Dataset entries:
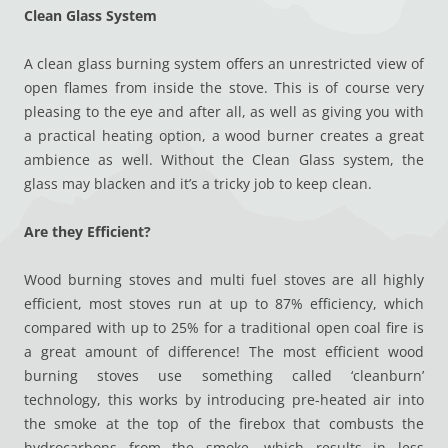
Clean Glass System
A clean glass burning system offers an unrestricted view of
open flames from inside the stove. This is of course very
pleasing to the eye and after all, as well as giving you with
a practical heating option, a wood burner creates a great
ambience as well. Without the Clean Glass system, the
glass may blacken and it’s a tricky job to keep clean.
Are they Efficient?
Wood burning stoves and multi fuel stoves are all highly
efficient, most stoves run at up to 87% efficiency, which
compared with up to 25% for a traditional open coal fire is
a great amount of difference! The most efficient wood
burning stoves use something called ‘cleanburn’
technology, this works by introducing pre-heated air into
the smoke at the top of the firebox that combusts the
hydrocarbons from the smoke, which results in less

* [REQUIREMENT] Your answer is all of the records restated word for word, pictures excluded.

* [EXERCISE OUTPUT]
Clean Glass System
A clean glass burning system offers an unrestricted view of
open flames from inside the stove. This is of course very
pleasing to the eye and after all, as well as giving you with
a practical heating option, a wood burner creates a great
ambience as well. Without the Clean Glass system, the
glass may blacken and it’s a tricky job to keep clean.
Are they Efficient?
Wood burning stoves and multi fuel stoves are all highly
efficient, most stoves run at up to 87% efficiency, which
compared with up to 25% for a traditional open coal fire is
a great amount of difference! The most efficient wood
burning stoves use something called ‘cleanburn’
technology, this works by introducing pre-heated air into
the smoke at the top of the firebox that combusts the
hydrocarbons from the smoke, which results in less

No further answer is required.